Diversity may be constrained by the existing code repositories used for the 1.3M training samples.
Risk of circular dependency as StructScore relies on VLMs (GPT-5) as evaluators.
Dynamic resolution sampling is currently restricted around 512×512, which may be insufficient for ultra-high-resolution structured visuals.
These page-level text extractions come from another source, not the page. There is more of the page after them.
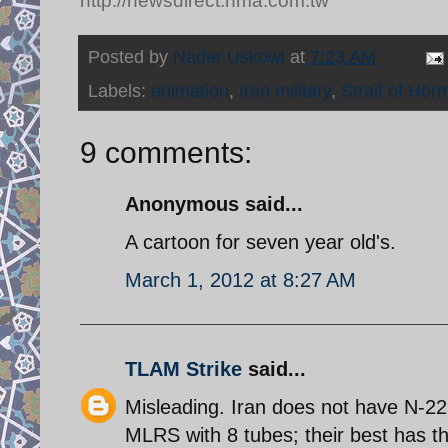
http://newsdirect.nma.com.tw
Posted by
Nader Uskowi
at
7:23 AM
Labels:
animation
,
Iran military
,
Strait of Hor
9 comments:
Anonymous said...
A cartoon for seven year old's.
March 1, 2012 at 8:27 AM
TLAM Strike
said...
Misleading. Iran does not have N-22
MLRS with 8 tubes; their best has t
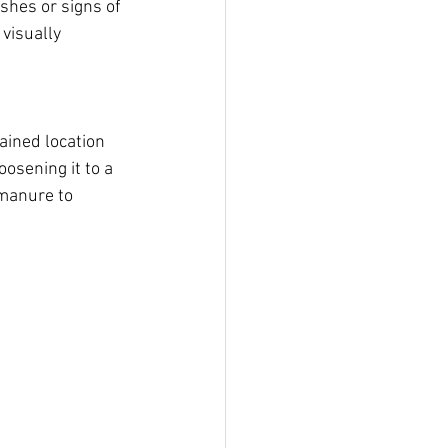
shes or signs of 
visually 
ained location 
oosening it to a 
manure to 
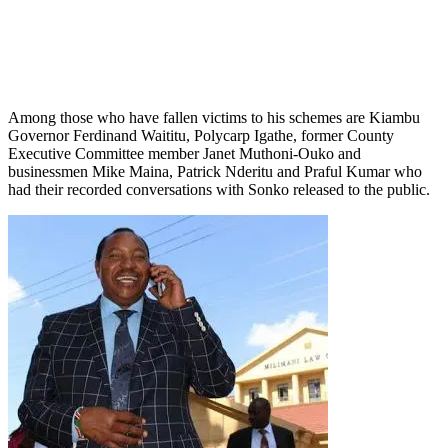
Among those who have fallen victims to his schemes are Kiambu
Governor Ferdinand Waititu, Polycarp Igathe, former County
Executive Committee member Janet Muthoni-Ouko and
businessmen Mike Maina, Patrick Nderitu and Praful Kumar who
had their recorded conversations with Sonko released to the public.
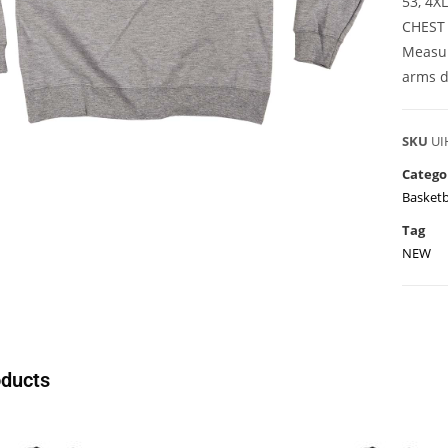
53, 4X
CHEST
Measur
arms d
SKU
UI
Catego
Basketb
Tag
NEW
oducts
Dimension	Ours	Traditional T2I/Editing
Target Domain	Structured Visuals (Charts, Formulas, Diagrams)	Natural Images
Data Construction	Code-aligned + Code-level edits → Verifiable	Synthetic Instructions + Model Gen → Approximate
Reasoning Label	3-step CoT reasoning chain + Dense caption	Short instructions (e.g., "add tree right")
Evaluation	Atomic Q&A + Decoupled weighting	CLIP/DINO or naive VLM judge
Model Design	VLM(Qwen-VL) + Diffusion (FLUX) + MLP Connector	Pure Diffusion or Unified Autoregressive

The comparison with Bagel-Think is crucial: Ours' external reasoner approach (38.44%) outperforms Bagel's internal thinking mode (33.34%), suggesting that the design and quality of reasoning trajectories are more important than just integrating a thinking pattern. Compared to heavy transformer projectors like MetaQuery, Ours' lightweight MLP connector reduces overhead. Against specialized editing models like Step1X-Edit (34.11%) and Qwen-Edit (38.12%), Ours achieves superior results (55.98%), validating the combined advantage of multimodal reasoning enhancement and domain-specific data.

Rating¶

Novelty: 8/10 — First systematic study with accurate problem definition and novel code-aligned data synthesis.
Experimental Thoroughness: 9/10 — 15-model comparison, human alignment study, and comprehensive ablation.
Writing Quality: 8/10 — Clear structure, rich visualization, and well-motivated.
Value: 8/10 — Strong contribution to the community through open-source data, models, and benchmarks.